● **What is being asked**: Repeat every entry below exactly.

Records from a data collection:
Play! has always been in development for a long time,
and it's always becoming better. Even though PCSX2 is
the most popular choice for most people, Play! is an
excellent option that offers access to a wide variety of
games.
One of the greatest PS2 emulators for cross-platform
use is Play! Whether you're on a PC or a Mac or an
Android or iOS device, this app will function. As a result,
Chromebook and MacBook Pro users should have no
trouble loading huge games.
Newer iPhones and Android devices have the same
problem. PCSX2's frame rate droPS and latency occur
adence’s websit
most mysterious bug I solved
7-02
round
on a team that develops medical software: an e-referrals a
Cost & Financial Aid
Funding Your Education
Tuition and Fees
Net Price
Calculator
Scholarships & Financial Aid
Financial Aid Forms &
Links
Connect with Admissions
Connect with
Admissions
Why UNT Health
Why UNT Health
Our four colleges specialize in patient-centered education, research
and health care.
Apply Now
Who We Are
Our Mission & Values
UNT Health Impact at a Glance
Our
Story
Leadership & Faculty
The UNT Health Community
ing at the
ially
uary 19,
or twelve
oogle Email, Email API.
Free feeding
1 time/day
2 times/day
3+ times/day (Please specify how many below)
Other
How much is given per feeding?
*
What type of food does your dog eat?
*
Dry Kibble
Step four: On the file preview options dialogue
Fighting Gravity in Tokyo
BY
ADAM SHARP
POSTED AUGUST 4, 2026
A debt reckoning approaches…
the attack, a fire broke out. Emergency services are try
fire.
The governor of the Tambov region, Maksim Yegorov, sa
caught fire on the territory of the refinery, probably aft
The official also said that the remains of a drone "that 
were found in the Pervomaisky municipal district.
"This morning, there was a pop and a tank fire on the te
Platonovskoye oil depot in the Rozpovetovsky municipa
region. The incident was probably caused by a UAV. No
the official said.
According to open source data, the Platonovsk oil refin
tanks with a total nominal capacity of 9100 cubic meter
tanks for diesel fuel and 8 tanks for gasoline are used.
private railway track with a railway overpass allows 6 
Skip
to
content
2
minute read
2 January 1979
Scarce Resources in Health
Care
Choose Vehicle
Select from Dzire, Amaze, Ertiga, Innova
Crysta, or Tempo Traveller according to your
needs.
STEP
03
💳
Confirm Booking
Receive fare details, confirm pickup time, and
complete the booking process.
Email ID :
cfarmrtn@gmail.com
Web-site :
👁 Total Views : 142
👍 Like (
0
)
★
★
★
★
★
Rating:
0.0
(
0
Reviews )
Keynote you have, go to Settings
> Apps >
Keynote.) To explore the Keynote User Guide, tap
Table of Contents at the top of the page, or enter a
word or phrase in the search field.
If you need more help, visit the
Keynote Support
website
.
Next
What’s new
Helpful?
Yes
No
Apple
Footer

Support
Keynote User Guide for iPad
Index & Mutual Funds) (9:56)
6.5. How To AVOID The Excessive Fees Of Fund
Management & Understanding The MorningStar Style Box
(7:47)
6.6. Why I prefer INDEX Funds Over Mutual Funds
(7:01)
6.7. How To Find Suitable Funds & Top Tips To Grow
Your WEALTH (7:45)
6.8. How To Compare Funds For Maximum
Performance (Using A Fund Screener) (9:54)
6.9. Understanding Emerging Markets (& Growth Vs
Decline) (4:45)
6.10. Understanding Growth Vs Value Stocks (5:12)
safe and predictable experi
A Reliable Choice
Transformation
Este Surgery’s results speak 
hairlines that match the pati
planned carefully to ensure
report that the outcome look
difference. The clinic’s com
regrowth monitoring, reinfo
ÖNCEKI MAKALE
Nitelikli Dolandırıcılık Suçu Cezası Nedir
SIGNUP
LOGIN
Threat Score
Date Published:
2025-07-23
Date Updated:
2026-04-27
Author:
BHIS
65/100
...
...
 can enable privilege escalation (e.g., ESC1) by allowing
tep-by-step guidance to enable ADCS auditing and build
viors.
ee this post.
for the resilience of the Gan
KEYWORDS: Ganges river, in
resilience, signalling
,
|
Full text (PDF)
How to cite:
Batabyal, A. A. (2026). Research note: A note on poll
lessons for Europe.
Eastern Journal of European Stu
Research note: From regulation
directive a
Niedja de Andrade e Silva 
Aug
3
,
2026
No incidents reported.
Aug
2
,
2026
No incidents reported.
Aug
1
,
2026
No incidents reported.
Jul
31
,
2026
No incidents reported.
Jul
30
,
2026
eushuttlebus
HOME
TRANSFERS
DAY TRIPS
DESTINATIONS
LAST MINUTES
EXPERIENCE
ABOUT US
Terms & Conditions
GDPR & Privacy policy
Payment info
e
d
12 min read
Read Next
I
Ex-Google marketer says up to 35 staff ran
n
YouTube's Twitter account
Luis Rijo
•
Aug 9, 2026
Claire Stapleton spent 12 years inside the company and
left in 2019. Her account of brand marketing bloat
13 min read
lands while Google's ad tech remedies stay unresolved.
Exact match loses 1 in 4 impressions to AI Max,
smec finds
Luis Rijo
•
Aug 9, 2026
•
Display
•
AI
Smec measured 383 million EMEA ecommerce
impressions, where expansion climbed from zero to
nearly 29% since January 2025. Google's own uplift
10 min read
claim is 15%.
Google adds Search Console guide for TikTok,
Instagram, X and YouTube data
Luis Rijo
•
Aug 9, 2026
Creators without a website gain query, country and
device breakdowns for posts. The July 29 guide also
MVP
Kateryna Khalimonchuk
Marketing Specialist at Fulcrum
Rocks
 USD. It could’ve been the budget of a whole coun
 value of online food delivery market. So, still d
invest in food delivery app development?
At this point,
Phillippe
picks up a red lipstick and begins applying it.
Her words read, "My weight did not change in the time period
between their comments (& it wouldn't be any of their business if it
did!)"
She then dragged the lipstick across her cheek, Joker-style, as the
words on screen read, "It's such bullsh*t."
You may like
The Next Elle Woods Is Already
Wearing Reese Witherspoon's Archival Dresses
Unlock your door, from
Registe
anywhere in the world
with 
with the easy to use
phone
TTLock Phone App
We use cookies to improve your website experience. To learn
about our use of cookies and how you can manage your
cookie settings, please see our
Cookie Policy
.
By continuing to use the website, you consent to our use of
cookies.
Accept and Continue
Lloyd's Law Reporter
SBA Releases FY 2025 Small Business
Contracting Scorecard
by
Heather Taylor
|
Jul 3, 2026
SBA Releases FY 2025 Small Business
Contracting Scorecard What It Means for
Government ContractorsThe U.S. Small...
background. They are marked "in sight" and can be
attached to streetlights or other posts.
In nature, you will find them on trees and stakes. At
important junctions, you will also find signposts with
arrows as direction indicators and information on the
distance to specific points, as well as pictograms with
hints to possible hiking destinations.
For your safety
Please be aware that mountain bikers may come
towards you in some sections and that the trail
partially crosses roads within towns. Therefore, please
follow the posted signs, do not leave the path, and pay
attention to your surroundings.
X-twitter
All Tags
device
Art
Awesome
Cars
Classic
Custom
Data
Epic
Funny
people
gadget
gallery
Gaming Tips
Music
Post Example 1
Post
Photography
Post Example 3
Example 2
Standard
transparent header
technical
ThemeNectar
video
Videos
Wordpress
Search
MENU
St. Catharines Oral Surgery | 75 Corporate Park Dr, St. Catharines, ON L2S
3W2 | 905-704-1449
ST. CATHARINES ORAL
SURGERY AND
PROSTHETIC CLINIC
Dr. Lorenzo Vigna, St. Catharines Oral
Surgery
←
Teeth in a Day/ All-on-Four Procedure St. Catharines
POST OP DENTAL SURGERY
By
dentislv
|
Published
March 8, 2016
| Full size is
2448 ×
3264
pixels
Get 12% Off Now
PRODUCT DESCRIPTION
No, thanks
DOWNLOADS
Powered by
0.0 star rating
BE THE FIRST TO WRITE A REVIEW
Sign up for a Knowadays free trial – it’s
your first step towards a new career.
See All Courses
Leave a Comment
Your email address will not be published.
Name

● **Expected answer**:
Play! has always been in development for a long time,
and it's always becoming better. Even though PCSX2 is
the most popular choice for most people, Play! is an
excellent option that offers access to a wide variety of
games.
One of the greatest PS2 emulators for cross-platform
use is Play! Whether you're on a PC or a Mac or an
Android or iOS device, this app will function. As a result,
Chromebook and MacBook Pro users should have no
trouble loading huge games.
Newer iPhones and Android devices have the same
problem. PCSX2's frame rate droPS and latency occur
adence’s websit
most mysterious bug I solved
7-02
round
on a team that develops medical software: an e-referrals a
Cost & Financial Aid
Funding Your Education
Tuition and Fees
Net Price
Calculator
Scholarships & Financial Aid
Financial Aid Forms &
Links
Connect with Admissions
Connect with
Admissions
Why UNT Health
Why UNT Health
Our four colleges specialize in patient-centered education, research
and health care.
Apply Now
Who We Are
Our Mission & Values
UNT Health Impact at a Glance
Our
Story
Leadership & Faculty
The UNT Health Community
ing at the
ially
uary 19,
or twelve
oogle Email, Email API.
Free feeding
1 time/day
2 times/day
3+ times/day (Please specify how many below)
Other
How much is given per feeding?
*
What type of food does your dog eat?
*
Dry Kibble
Step four: On the file preview options dialogue
Fighting Gravity in Tokyo
BY
ADAM SHARP
POSTED AUGUST 4, 2026
A debt reckoning approaches…
the attack, a fire broke out. Emergency services are try
fire.
The governor of the Tambov region, Maksim Yegorov, sa
caught fire on the territory of the refinery, probably aft
The official also said that the remains of a drone "that 
were found in the Pervomaisky municipal district.
"This morning, there was a pop and a tank fire on the te
Platonovskoye oil depot in the Rozpovetovsky municipa
region. The incident was probably caused by a UAV. No
the official said.
According to open source data, the Platonovsk oil refin
tanks with a total nominal capacity of 9100 cubic meter
tanks for diesel fuel and 8 tanks for gasoline are used.
private railway track with a railway overpass allows 6 
Skip
to
content
2
minute read
2 January 1979
Scarce Resources in Health
Care
Choose Vehicle
Select from Dzire, Amaze, Ertiga, Innova
Crysta, or Tempo Traveller according to your
needs.
STEP
03
💳
Confirm Booking
Receive fare details, confirm pickup time, and
complete the booking process.
Email ID :
cfarmrtn@gmail.com
Web-site :
👁 Total Views : 142
👍 Like (
0
)
★
★
★
★
★
Rating:
0.0
(
0
Reviews )
Keynote you have, go to Settings
> Apps >
Keynote.) To explore the Keynote User Guide, tap
Table of Contents at the top of the page, or enter a
word or phrase in the search field.
If you need more help, visit the
Keynote Support
website
.
Next
What’s new
Helpful?
Yes
No
Apple
Footer

Support
Keynote User Guide for iPad
Index & Mutual Funds) (9:56)
6.5. How To AVOID The Excessive Fees Of Fund
Management & Understanding The MorningStar Style Box
(7:47)
6.6. Why I prefer INDEX Funds Over Mutual Funds
(7:01)
6.7. How To Find Suitable Funds & Top Tips To Grow
Your WEALTH (7:45)
6.8. How To Compare Funds For Maximum
Performance (Using A Fund Screener) (9:54)
6.9. Understanding Emerging Markets (& Growth Vs
Decline) (4:45)
6.10. Understanding Growth Vs Value Stocks (5:12)
safe and predictable experi
A Reliable Choice
Transformation
Este Surgery’s results speak 
hairlines that match the pati
planned carefully to ensure
report that the outcome look
difference. The clinic’s com
regrowth monitoring, reinfo
ÖNCEKI MAKALE
Nitelikli Dolandırıcılık Suçu Cezası Nedir
SIGNUP
LOGIN
Threat Score
Date Published:
2025-07-23
Date Updated:
2026-04-27
Author:
BHIS
65/100
...
...
 can enable privilege escalation (e.g., ESC1) by allowing
tep-by-step guidance to enable ADCS auditing and build
viors.
ee this post.
for the resilience of the Gan
KEYWORDS: Ganges river, in
resilience, signalling
,
|
Full text (PDF)
How to cite:
Batabyal, A. A. (2026). Research note: A note on poll
lessons for Europe.
Eastern Journal of European Stu
Research note: From regulation
directive a
Niedja de Andrade e Silva 
Aug
3
,
2026
No incidents reported.
Aug
2
,
2026
No incidents reported.
Aug
1
,
2026
No incidents reported.
Jul
31
,
2026
No incidents reported.
Jul
30
,
2026
eushuttlebus
HOME
TRANSFERS
DAY TRIPS
DESTINATIONS
LAST MINUTES
EXPERIENCE
ABOUT US
Terms & Conditions
GDPR & Privacy policy
Payment info
e
d
12 min read
Read Next
I
Ex-Google marketer says up to 35 staff ran
n
YouTube's Twitter account
Luis Rijo
•
Aug 9, 2026
Claire Stapleton spent 12 years inside the company and
left in 2019. Her account of brand marketing bloat
13 min read
lands while Google's ad tech remedies stay unresolved.
Exact match loses 1 in 4 impressions to AI Max,
smec finds
Luis Rijo
•
Aug 9, 2026
•
Display
•
AI
Smec measured 383 million EMEA ecommerce
impressions, where expansion climbed from zero to
nearly 29% since January 2025. Google's own uplift
10 min read
claim is 15%.
Google adds Search Console guide for TikTok,
Instagram, X and YouTube data
Luis Rijo
•
Aug 9, 2026
Creators without a website gain query, country and
device breakdowns for posts. The July 29 guide also
MVP
Kateryna Khalimonchuk
Marketing Specialist at Fulcrum
Rocks
 USD. It could’ve been the budget of a whole coun
 value of online food delivery market. So, still d
invest in food delivery app development?
At this point,
Phillippe
picks up a red lipstick and begins applying it.
Her words read, "My weight did not change in the time period
between their comments (& it wouldn't be any of their business if it
did!)"
She then dragged the lipstick across her cheek, Joker-style, as the
words on screen read, "It's such bullsh*t."
You may like
The Next Elle Woods Is Already
Wearing Reese Witherspoon's Archival Dresses
Unlock your door, from
Registe
anywhere in the world
with 
with the easy to use
phone
TTLock Phone App
We use cookies to improve your website experience. To learn
about our use of cookies and how you can manage your
cookie settings, please see our
Cookie Policy
.
By continuing to use the website, you consent to our use of
cookies.
Accept and Continue
Lloyd's Law Reporter
SBA Releases FY 2025 Small Business
Contracting Scorecard
by
Heather Taylor
|
Jul 3, 2026
SBA Releases FY 2025 Small Business
Contracting Scorecard What It Means for
Government ContractorsThe U.S. Small...
background. They are marked "in sight" and can be
attached to streetlights or other posts.
In nature, you will find them on trees and stakes. At
important junctions, you will also find signposts with
arrows as direction indicators and information on the
distance to specific points, as well as pictograms with
hints to possible hiking destinations.
For your safety
Please be aware that mountain bikers may come
towards you in some sections and that the trail
partially crosses roads within towns. Therefore, please
follow the posted signs, do not leave the path, and pay
attention to your surroundings.
X-twitter
All Tags
device
Art
Awesome
Cars
Classic
Custom
Data
Epic
Funny
people
gadget
gallery
Gaming Tips
Music
Post Example 1
Post
Photography
Post Example 3
Example 2
Standard
transparent header
technical
ThemeNectar
video
Videos
Wordpress
Search
MENU
St. Catharines Oral Surgery | 75 Corporate Park Dr, St. Catharines, ON L2S
3W2 | 905-704-1449
ST. CATHARINES ORAL
SURGERY AND
PROSTHETIC CLINIC
Dr. Lorenzo Vigna, St. Catharines Oral
Surgery
←
Teeth in a Day/ All-on-Four Procedure St. Catharines
POST OP DENTAL SURGERY
By
dentislv
|
Published
March 8, 2016
| Full size is
2448 ×
3264
pixels
Get 12% Off Now
PRODUCT DESCRIPTION
No, thanks
DOWNLOADS
Powered by
0.0 star rating
BE THE FIRST TO WRITE A REVIEW
Sign up for a Knowadays free trial – it’s
your first step towards a new career.
See All Courses
Leave a Comment
Your email address will not be published.
Name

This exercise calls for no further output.